玄関のドアがゆっくりと開き、そこから一人の女性の顔が覗いた。女性は奈々子を見ると怪訝な顔をして「どちらさま?」と聞いた。奈々子はその女性を見つめたままじっと立っていた。言葉がうまくでてこなかった。なにか言おうとするのだが「あっ、あっ」という息が漏れるだけで、まるで自分がバカになったように思えた。

女性はドアの前に立ち、奈々子がなにかを言うのを待っている。そこにはどことなく優しい雰囲気があった。

「あの、小林杏子さんですか」

奈々子は大きく息を吸い込み精一杯の声で女性に呼びかけた。女性はすこし驚いたような顔をしたがすぐに表情をもとに戻し「はい、そうですが」と言った。

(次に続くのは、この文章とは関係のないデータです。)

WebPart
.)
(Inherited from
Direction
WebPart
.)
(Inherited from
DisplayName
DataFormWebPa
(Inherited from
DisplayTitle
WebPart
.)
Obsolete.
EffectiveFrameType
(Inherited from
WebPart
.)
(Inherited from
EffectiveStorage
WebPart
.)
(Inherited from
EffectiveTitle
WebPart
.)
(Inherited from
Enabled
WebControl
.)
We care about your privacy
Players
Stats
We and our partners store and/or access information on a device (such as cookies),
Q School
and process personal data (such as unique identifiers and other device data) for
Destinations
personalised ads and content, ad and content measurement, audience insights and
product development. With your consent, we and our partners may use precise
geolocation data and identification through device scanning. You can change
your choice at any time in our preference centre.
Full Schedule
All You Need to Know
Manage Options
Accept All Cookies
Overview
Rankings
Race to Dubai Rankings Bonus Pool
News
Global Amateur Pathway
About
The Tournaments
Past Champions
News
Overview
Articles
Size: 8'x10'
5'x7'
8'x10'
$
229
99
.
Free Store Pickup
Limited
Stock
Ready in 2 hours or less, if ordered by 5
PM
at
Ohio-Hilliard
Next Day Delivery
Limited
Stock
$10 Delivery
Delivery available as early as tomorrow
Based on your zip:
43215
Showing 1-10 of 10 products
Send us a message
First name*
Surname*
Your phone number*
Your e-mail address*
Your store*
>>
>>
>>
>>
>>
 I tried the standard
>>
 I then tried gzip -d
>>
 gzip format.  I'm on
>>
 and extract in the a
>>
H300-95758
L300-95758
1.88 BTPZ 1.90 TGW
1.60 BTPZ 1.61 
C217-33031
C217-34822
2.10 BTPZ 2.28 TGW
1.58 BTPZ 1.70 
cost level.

「あの、あの、私、いえ、私の父が、その、私、高橋直樹の娘です。その、もしかして、父をご存じじゃないですか。その、昔、というか、年賀状で、そう、あれ?あれ?」

「あー、直樹のお子さん?」

女性の顔に晴れやかな笑顔が浮かんだ。その表情に奈々子は心が軽くなったような気がした。女性はまるで動物園のパンダを見るような好奇の目で奈々子を眺める。

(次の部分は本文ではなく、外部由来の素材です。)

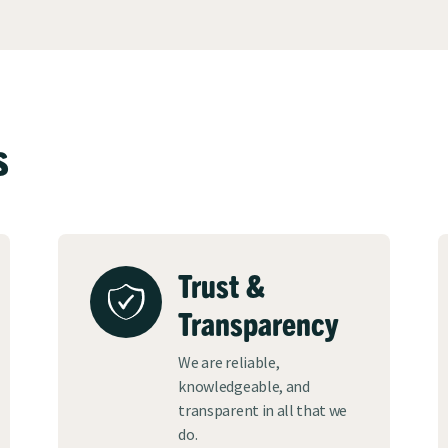
s
Trust &
Transparency
We are reliable,
knowledgeable, and
transparent in all that we
do.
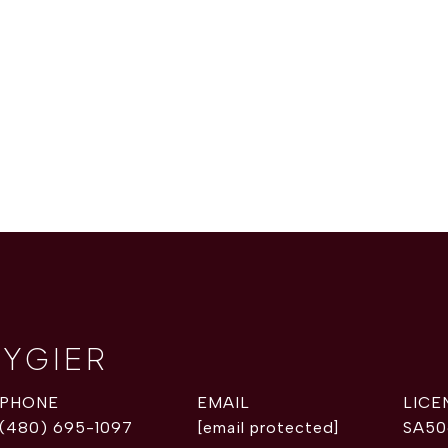
RYGIER
PHONE
EMAIL
(480) 695-1097
[email protected]
SA50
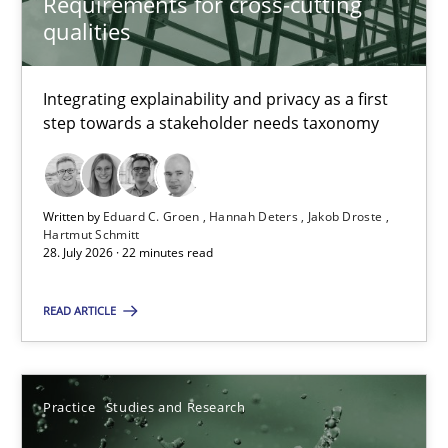
Requirements for cross-cutting
qualities
4 minutes
Integrating explainability and privacy as a first
step towards a stakeholder needs taxonomy
Requirements for cross-cutting qualities
Integrating explainability and privacy as a first step towards 
Written by
Eduard C. Groen
Hannah Deters
Jakob Droste
Hartmut Schmitt
Practice
Methods
28. July 2026 · 22 minutes read
READ ARTICLE
Eduard C. Groen
Hannah Deters
Jakob Droste
Practice
Studies and Research
Hartmut Schmitt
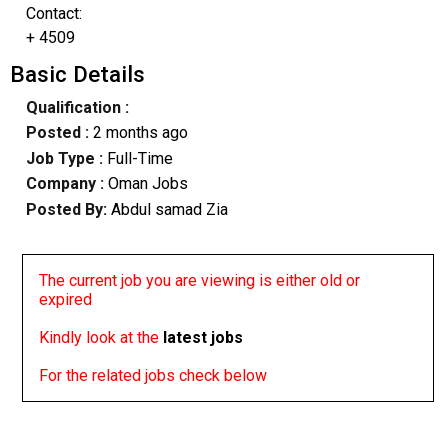
Contact:
+ 4509
Basic Details
Qualification :
Posted :
2 months ago
Job Type :
Full-Time
Company :
Oman Jobs
Posted By:
Abdul samad Zia
The current job you are viewing is either old or
expired
Kindly look at the
latest jobs
For the related jobs check below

「へー、直樹の娘さんねー。へー、こんなに大きいんだ。うんうん、それでどうしたの?私になにか用?お父さんはいないの?」

小林杏子の気さくな話しぶりにすっかり安心した奈々子は改めて彼女の姿を眺めた。うっすらと茶色く染められた髪は肩まで伸び、日の光に照らされてきらきらと光っている。奥二重の目、少し高い鼻、ぷっくりとした唇。目元と口元に細かな皺が刻まれている。肌は白く、全体的にふっくらとした体つきだった。奈々子は想像していた〈小林杏子〉さんとは違うなと思いながらも目の前の女性に好感を抱いた。

「ねえ、どうしたの?お父さんは来てないの?」

「はい、父は今日はいません。私一人です。小林杏子さんに聞きたいことがあってきました。話を聞いてもらえますか」

小林杏子は奥二重の目を大きく見開いて奈々子を見つめ、そして静かに笑った。笑うと口元の皺が一層深くなった。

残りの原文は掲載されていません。